Lufthansa scraps almost all Frankfurt & Munich flights on July 27 due to strike

Lufthansa (LHAB) (LHA) is canceling virtually all of its flights at its hubs in Frankfurt (FRA) and Munich (MUC) on July 27, 2022 due to a strike called by ground staff.  

Trade union Verdi has called on ground staff employed by Lufthansa (LHAB) (LHA), around 20,000 people, to hold a full-day walkout as a “warning” in ongoing pay talks, running from 03:45 on July 27 until 06:00 on July 28.  

In total, Lufthansa (LHAB) (LHA) is canceling a total of 678 flights in Frankfurt, affecting 92,000 passengers, and 345 in Munich, affecting 42,000 passengers.  

The strike adds to ongoing travel disruption across Europe, which has seen a raft of flight cancellations and delays with the aviation industry struggling to rehire staff to meet travel demand following the pandemic. In addition, some groups of workers are now turning to strikes to push demand for higher pay amidst the tight labor market.  

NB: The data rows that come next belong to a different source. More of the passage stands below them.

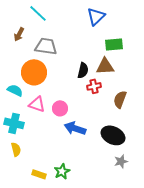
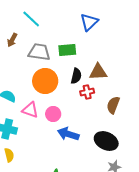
green rectangle: (114, 44) -> (67, 50), moved
orange circle: (34, 72) -> (45, 81), moved

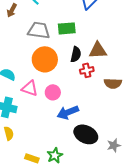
brown arrow: (12, 40) -> (12, 10), moved
brown semicircle: (113, 105) -> (113, 83), turned -108
blue arrow: (68, 134) -> (68, 112), turned -40
black ellipse: (106, 141) -> (86, 134), moved

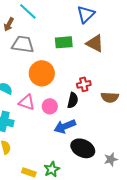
gray trapezoid: (39, 30) -> (23, 44), moved
brown triangle: (98, 50) -> (95, 43), moved, turned 30
black semicircle: (76, 54) -> (73, 100), moved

Lufthansa (LHAB) (LHA) described the decision by the union to opt for strikes at this stage in pay negotiations as disproportionate.  

“The early escalation of a previously constructive collective bargaining round is causing enormous damage,” said Michael Niggemann, Chief Human Resources Officer at Deutsche Lufthansa AG. “It affects our passengers in particular, who are impacted during the peak travel season. And it is putting an additional heavy strain on our employees in an already difficult phase for air traffic.” 

Lufthansa (LHAB) (LHA) said it will try to rebook passengers but warned that availability is limited. 

When it called for the strikes on July 25, 2022, Verdi said members had rejected a pay offer from Lufthansa (LHAB) (LHA) because it wasn’t high enough to cover rising inflation and costs. 

The union has called for all staff to receive a pay increase of at least 350 euros per month. Lufthansa (LHAB) (LHA) has offered an increase of 250 euro per month, to be awarded in two stages, plus a percentage increase linked to company performance.  

“Those left working in ground and security after two years of massive job cuts due to the pandemic are doing their best to keep flights running,” Verdi explained. “But they are running out of steam, mainly because their employer is not doing anything to improve their situation.”